## TASK TO COMPLETE
In the material below, find the line that contains "Для отправки комментария вам необходимо" and the line that contains "aankoop van een", then write out exactly those two lines and everything between them.

## RECORDS TO USE
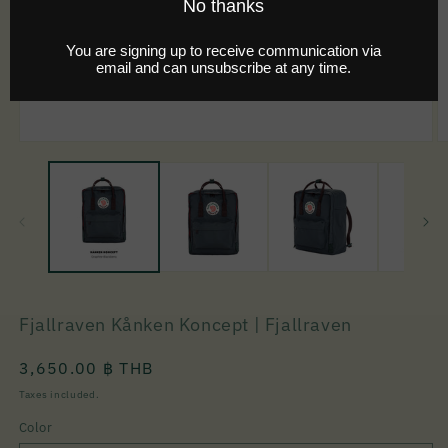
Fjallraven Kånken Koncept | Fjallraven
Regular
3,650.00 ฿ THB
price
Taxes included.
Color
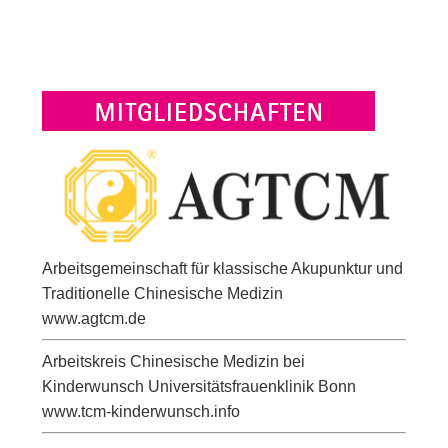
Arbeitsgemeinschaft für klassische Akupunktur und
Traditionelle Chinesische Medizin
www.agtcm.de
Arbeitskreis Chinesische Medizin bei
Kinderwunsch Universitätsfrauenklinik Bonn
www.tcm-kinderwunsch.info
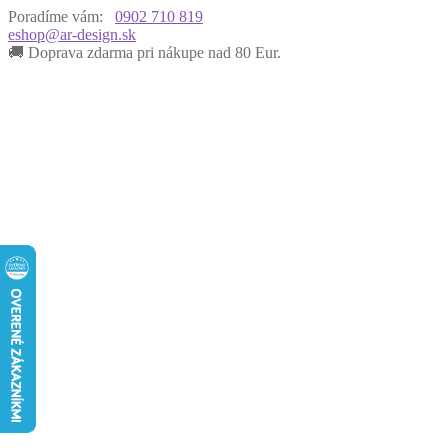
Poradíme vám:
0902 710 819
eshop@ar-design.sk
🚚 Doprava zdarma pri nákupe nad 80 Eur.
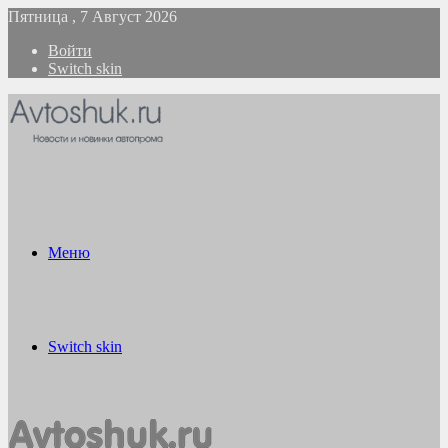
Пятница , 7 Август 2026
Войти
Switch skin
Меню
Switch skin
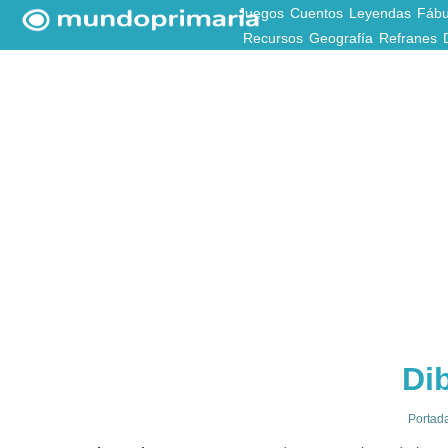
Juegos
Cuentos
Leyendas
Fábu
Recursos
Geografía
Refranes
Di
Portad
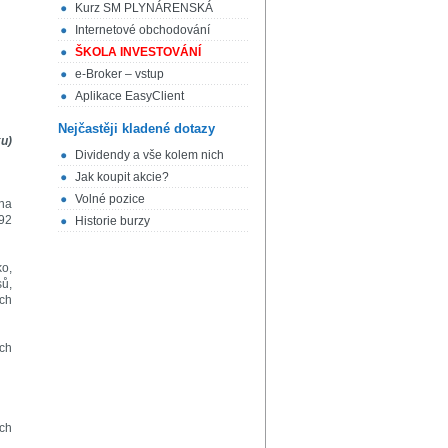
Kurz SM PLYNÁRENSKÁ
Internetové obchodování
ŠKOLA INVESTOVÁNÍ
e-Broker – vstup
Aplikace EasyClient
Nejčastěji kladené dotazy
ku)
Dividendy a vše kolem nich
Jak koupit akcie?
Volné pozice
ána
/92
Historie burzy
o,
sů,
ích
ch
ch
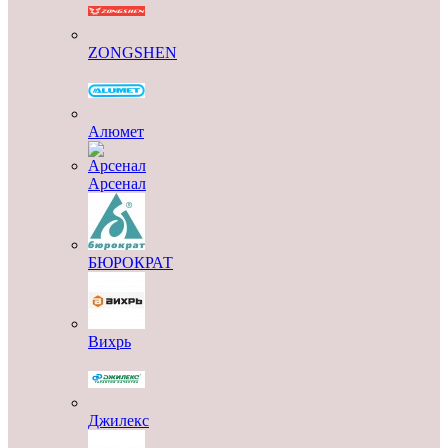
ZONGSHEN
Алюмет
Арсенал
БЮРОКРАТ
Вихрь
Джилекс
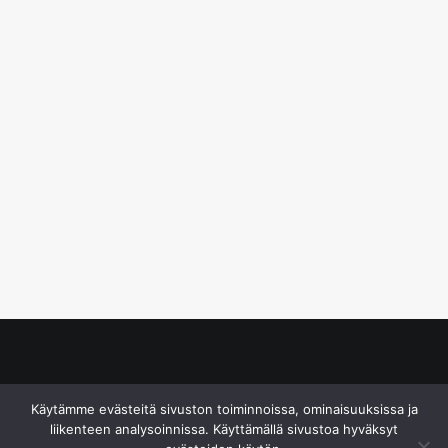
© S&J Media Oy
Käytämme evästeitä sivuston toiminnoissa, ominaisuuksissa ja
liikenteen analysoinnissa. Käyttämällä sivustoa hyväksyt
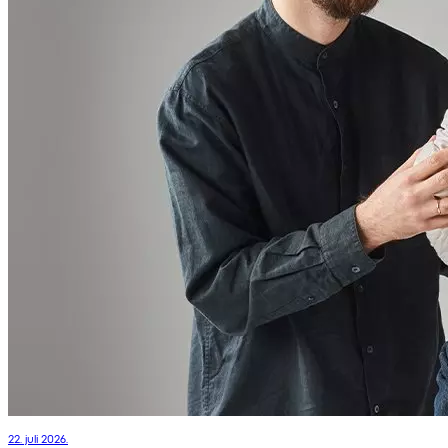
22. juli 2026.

==

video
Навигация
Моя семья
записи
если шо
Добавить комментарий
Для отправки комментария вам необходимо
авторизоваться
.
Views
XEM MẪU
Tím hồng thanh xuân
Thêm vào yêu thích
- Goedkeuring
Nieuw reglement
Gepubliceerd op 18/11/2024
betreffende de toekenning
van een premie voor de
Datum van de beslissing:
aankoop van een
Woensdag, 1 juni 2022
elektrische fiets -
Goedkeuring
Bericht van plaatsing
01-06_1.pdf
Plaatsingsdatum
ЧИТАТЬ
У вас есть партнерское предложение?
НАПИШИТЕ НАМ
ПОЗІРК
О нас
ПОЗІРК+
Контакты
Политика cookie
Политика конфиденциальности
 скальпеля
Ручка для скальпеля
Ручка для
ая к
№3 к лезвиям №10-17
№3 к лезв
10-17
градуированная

## RESPONSE TO THIS EXERCISE
Для отправки комментария вам необходимо
авторизоваться
.
Views
XEM MẪU
Tím hồng thanh xuân
Thêm vào yêu thích
- Goedkeuring
Nieuw reglement
Gepubliceerd op 18/11/2024
betreffende de toekenning
van een premie voor de
Datum van de beslissing:
aankoop van een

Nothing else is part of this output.